Now, if we change the JDBC connection string in Spring PetClinic (remember, it is defined in data-access.properties), we can connect our application to NuoDB using AWS servers. The reason why the connection is possible is because AWS security groups allow any servers to be connected.
$ vi data-access.properties #jdbc.url=jdbc:com.nuodb://192.168.80.128/spring?schema=user jdbc.url=jdbc:com.nuodb://ec2-46-51-162-14.eu-west-1.compute.amazonaws.com/spring?schema=user
We can then rerun the Spring PetClinic command, this time with the database in the AWS cloud:
$ mvn tomcat7:run
Once the Tomcat server is up and running, we can go to http://ec2-46-51-162-14.eu-west-1.compute.amazonaws.com:9966/petclinic/ and search for vets, add new owners, search for them, etc.
Scale-out and Resilience
Scale-out is a method of adding computing resources by adding additional computers to the system, rather than increasing the computing resources on the computers in the system. Resilience is the ability to provide and maintain an acceptable level of service in case of faults.

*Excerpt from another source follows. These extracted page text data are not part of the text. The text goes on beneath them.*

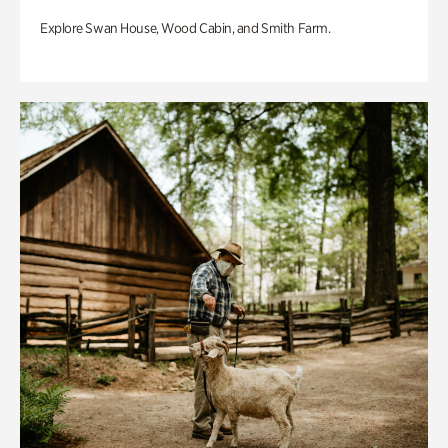
Explore Swan House, Wood Cabin, and Smith Farm.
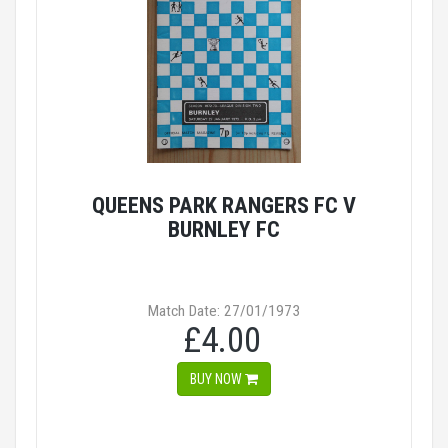
QUEENS PARK RANGERS FC V
BURNLEY FC
Match Date: 27/01/1973
£4.00
BUY NOW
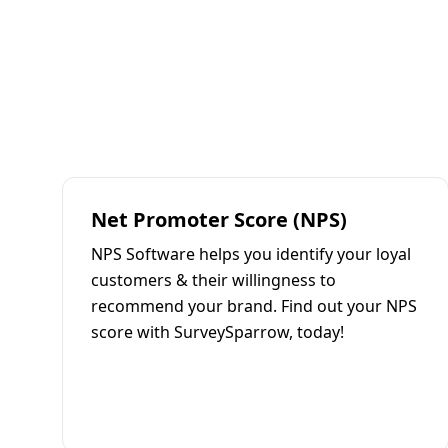
Net Promoter Score (NPS)
NPS Software helps you identify your loyal
customers & their willingness to
recommend your brand. Find out your NPS
score with SurveySparrow, today!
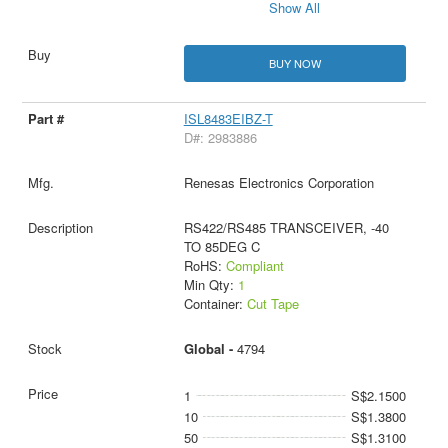
Show All
BUY NOW
ISL8483EIBZ-T
D#: 2983886
Renesas Electronics Corporation
RS422/RS485 TRANSCEIVER, -40
TO 85DEG C
RoHS:
Compliant
Min Qty:
1
Container:
Cut Tape
Global -
4794
1
S$2.1500
10
S$1.3800
50
S$1.3100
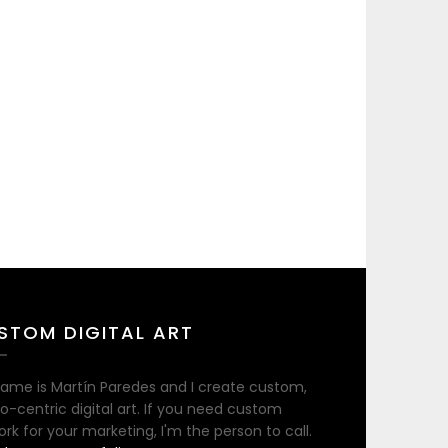
STOM DIGITAL ART
ame is Martín Paredes and I create custom,
no-centric digital art. If you need custom
ork for your marketing, I'm the person to call.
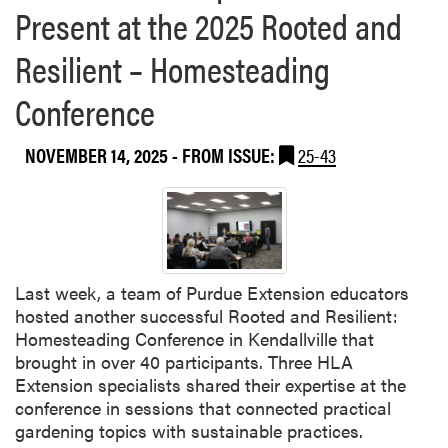
a
Present at the 2025 Rooted and
P
b
r
r
o
–
Resilient – Homesteading
o
u
W
d
t
Conference
e
u
H
n
c
L
j
t
NOVEMBER 14, 2025
- FROM ISSUE:
25-43
A
i
i
B
n
o
o
g
n
w
G
,
l
u
a
i
a
n
Last week, a team of Purdue Extension educators
n
n
d
hosted another successful Rooted and Resilient:
g
P
Homesteading Conference in Kendallville that
T
o
brought in over 40 participants. Three HLA
e
s
Extension specialists shared their expertise at the
a
t
conference in sessions that connected practical
m
h
gardening topics with sustainable practices.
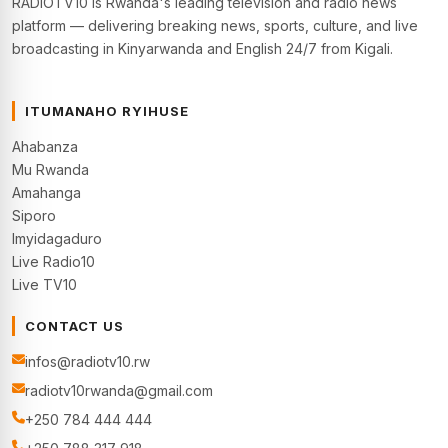
RADIOTV10 is Rwanda's leading television and radio news
platform — delivering breaking news, sports, culture, and live
broadcasting in Kinyarwanda and English 24/7 from Kigali.
ITUMANAHO RYIHUSE
Ahabanza
Mu Rwanda
Amahanga
Siporo
Imyidagaduro
Live Radio10
Live TV10
CONTACT US
infos@radiotv10.rw
radiotv10rwanda@gmail.com
+250 784 444 444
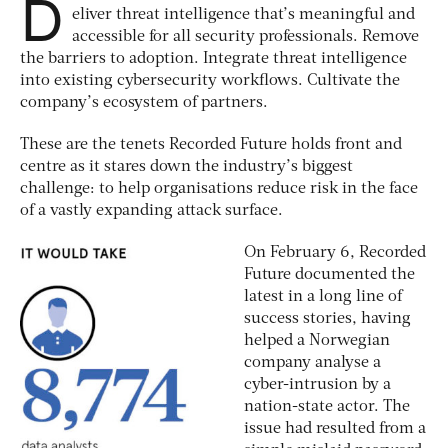
D
eliver threat intelligence that’s meaningful and
accessible for all security professionals. Remove
the barriers to adoption. Integrate threat intelligence
into existing cybersecurity workflows. Cultivate the
company’s ecosystem of partners.
These are the tenets Recorded Future holds front and
centre as it stares down the industry’s biggest
challenge: to help organisations reduce risk in the face
of a vastly expanding attack surface.
On February 6, Recorded
Future documented the
latest in a long line of
success stories, having
helped a Norwegian
company analyse a
cyber-intrusion by a
nation-state actor. The
issue had resulted from a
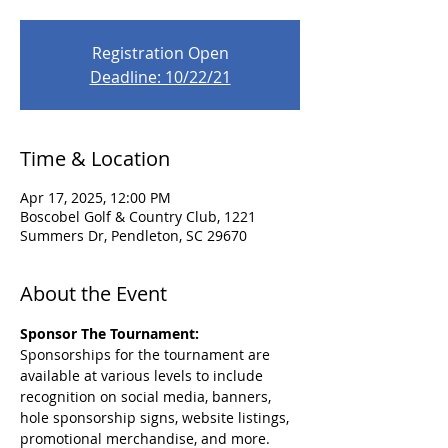
Registration Open
Deadline: 10/22/21
Time & Location
Apr 17, 2025, 12:00 PM
Boscobel Golf & Country Club, 1221
Summers Dr, Pendleton, SC 29670
About the Event
Sponsor The Tournament: 
Sponsorships for the tournament are 
available at various levels to include 
recognition on social media, banners, 
hole sponsorship signs, website listings, 
promotional merchandise, and more.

If we want to scale out our database and also make it resilient, we can simply go back to the NuoDB console and add a new process using the «Add Process» menu. For instance, we can add a transaction engine to the EC2 server that was originally running the storage manager, and we can also add a storage manager to the EC2 server previously running a transaction server. This way, we have two EC2 servers both running one instance of the transaction engine and the storage manager.
Scaling out the database is a seamless process for the Spring PetClinic application. We just start up another EC2 server with an agent and add a transaction engine or a storage engine.
As can be seen in the NuoDB Performance Report, NuoDB scales almost linearly. The diagram below shows how the number of transactions per second (TPS) can be increased by adding a new node:
Conclusion
As we have seen in this series, NuoDB combines the standard SQL and ACID properties with elastic scalability that makes it perfectly suitable for being a robust cloud data management system for the 21st century. Its unique architectural approach provides high-performance reads and writes and geo-distributed 24/7 operations with built-in resilience. Moreover, applications using well-known frameworks such as Spring and Hibernate can be easily ported or developed with NuoDB as a NewSQL database that meets cloud-scale demands.